Americans know everything they need to about Islam. They recently watched two
of their countrymen beheaded by the Islamic State.
The
President appears to prefer unapologetic liars as his advisors. Consider Susan
Rice who came to fame by lying on five Sunday television shows that the
Benghazi attack in 2012 was the result of a video no one had seen and more
recently said that Turkey had agreed to permit the U.S. to undertake military
flights to attack ISIS only to have Turkey deny that within hours. She is
Obama’s national security advisor and that is cause enough for concern, but
guess to whom the new Ebola Czar, Ron Klain, will be reporting? Susan Rice.
While
Obama has been in office the population has been growing by virtue of the
millions of illegal aliens that have been entering. This year there was a
dramatic virtual invasion of children and others from Guatemala and San
Salvador at the invitation of the President. They
were quickly dispersed throughout the U.S. and just as quickly schools around
the nation began to report outbreaks of the diseases they brought.

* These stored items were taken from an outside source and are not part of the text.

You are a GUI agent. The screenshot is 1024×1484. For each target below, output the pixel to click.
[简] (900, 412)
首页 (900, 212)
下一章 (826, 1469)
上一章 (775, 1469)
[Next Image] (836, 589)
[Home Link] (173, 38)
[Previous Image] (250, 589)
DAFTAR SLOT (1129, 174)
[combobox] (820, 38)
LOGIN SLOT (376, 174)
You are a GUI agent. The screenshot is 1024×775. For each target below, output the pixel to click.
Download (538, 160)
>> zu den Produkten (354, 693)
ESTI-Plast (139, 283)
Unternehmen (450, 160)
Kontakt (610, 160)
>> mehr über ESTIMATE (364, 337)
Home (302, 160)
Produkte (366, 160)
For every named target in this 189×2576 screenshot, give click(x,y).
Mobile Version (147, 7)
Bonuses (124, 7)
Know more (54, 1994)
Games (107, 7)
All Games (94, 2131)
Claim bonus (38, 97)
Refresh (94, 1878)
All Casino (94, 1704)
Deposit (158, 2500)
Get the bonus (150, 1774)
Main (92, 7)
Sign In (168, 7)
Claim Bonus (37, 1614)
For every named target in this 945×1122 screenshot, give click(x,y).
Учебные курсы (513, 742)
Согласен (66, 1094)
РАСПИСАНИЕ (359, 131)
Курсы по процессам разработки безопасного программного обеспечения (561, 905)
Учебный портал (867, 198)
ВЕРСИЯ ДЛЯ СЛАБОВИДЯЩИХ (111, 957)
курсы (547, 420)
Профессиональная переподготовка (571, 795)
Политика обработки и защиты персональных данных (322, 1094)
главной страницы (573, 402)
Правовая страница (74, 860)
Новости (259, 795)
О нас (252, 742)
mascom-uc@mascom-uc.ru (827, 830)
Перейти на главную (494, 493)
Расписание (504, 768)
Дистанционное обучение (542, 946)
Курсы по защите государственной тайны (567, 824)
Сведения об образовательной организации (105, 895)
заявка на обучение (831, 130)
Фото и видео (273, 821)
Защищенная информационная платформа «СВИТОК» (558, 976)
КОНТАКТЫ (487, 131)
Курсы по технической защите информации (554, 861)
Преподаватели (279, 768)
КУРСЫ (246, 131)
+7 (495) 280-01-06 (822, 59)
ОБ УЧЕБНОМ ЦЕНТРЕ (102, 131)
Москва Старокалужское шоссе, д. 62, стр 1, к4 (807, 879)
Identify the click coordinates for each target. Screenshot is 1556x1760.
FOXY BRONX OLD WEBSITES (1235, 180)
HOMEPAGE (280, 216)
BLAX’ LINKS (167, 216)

At the same
time, deportations have declined this year.
The
President has sent more than 4,000 of our military to Africa’s Ebola hot zone
and he did so rapidly as what will be described as a humanitarian gesture, but
he has never seen any necessity to dispatch our military to our southern border
to stem illegal entry. Indeed, his administration has taken Arizona to court
when it passed legislation to address the problem. In the meantime, we are left
to wonder what will happen if our soldiers become ill with Ebola?
Indeed,
his signature legislation, ObamaCare, is destroying our healthcare system and
is a testament to the lies he repeatedly told before the Democrats in Congress
passed it in 2009. No Republican voted for it. After the midterm elections,
hundreds of thousands will learn that their employers will no longer provide
them with healthcare insurance.
Americans are left to wonder how the nation can survive a President who has
steadily engaged in programs that have harmed America’s economy—he is the first
to have had our national credit rating reduced.
In the
process he has ignored the limits imposed on his office by the Constitution.
The courts have repeatedly rebuked this.
On
November 4th voters will have an opportunity to go to the polls and
vote out as many of his supporters, incumbent Democrats and candidates for
Congress, as possible.
Our confidence in our government must be restored with new leadership.
Our confidence in our government must be restored with new leadership.